180.000 Menschen demonstrierten im Hunsrück.

Die Polizei "musste" in der abendlichen Pressekonferenz auf politische Weisung diese Zahl auf "über 100.000" hinunterdrücken. In der Zeitschrift "DEUTSCHE POLIZEI" Nr 11/86 wundert man sich dann: "Wer hätte das gedacht ? Keine Ausschreitungen, keine Festnahmen, keine Stahlkugeln, kein Wasserwerfereinsatz, kein Demonstrant der nicht den Kundgebungsort erreicht hätte, keine verletzten Polizeibeamten und keine verletzten

Demonstrationsteilnehmer. Die Großkundgebung, an der rund 180.000 Menschen teilnahmen ....".

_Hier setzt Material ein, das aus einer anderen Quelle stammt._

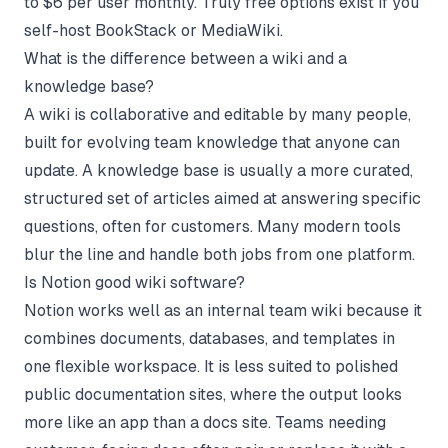
to $6 per user monthly. Truly free options exist if you
self-host BookStack or MediaWiki.
What is the difference between a wiki and a
knowledge base?
A wiki is collaborative and editable by many people,
built for evolving team knowledge that anyone can
update. A knowledge base is usually a more curated,
structured set of articles aimed at answering specific
questions, often for customers. Many modern tools
blur the line and handle both jobs from one platform.
Is Notion good wiki software?
Notion works well as an internal team wiki because it
combines documents, databases, and templates in
one flexible workspace. It is less suited to polished
public documentation sites, where the output looks
more like an app than a docs site. Teams needing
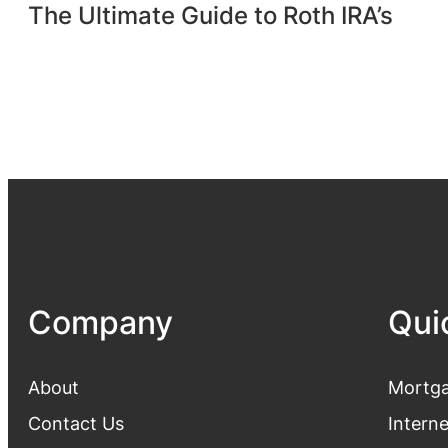
The Ultimate Guide to Roth IRA’s
Company
Qui
About
Mortga
Contact Us
Intern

Die Raketenmauer bot nach der Demo ein äußerst buntes Bild. Sprüche wie: "Helmut jetzt reichts, Hannelore"... "Wir brauchen kein SDI, wir haben schon eine Teflonpfanne"...

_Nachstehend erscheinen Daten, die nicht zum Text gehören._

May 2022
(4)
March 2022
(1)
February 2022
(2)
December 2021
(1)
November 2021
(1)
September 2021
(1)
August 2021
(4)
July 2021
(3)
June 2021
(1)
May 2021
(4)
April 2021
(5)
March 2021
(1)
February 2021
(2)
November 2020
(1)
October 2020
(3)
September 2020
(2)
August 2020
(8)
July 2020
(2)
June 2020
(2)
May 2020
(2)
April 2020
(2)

"Wer fährt denn da noch nach Berlin"... "Ein freies Land braucht keine Mauern"... "Wir grüßen die Bundesregierung mit einem dreifachen: hau ab !" und viele mehr waren da zu lesen. Eine "geballte" Ladung Phantasie gegen die Hochrüstung. (...)

Diese Demonstration hat Zeichen gesetzt. Die Berichterstattung in den Massenmedien ist leider wegen der "Friedlichkeit" nur sehr kurz gekommen. über Krawalle hätte man lange berichtet. Aber trotzdem, der Protest wurde zur Kenntnis genommen. Zeitungen aus aller Welt berichteten.

Im Beller Pfarrhaus und dem Hunsrücker Friedensbüro trafen zahlreiche Dankschreiben ein. Die Menschen zeigten sich überwältigt von der eindrucksvollen Demonstration und vor allen Dingen von der Gastfreundschaft und Freundlichkeit der Menschen im Hunsrück.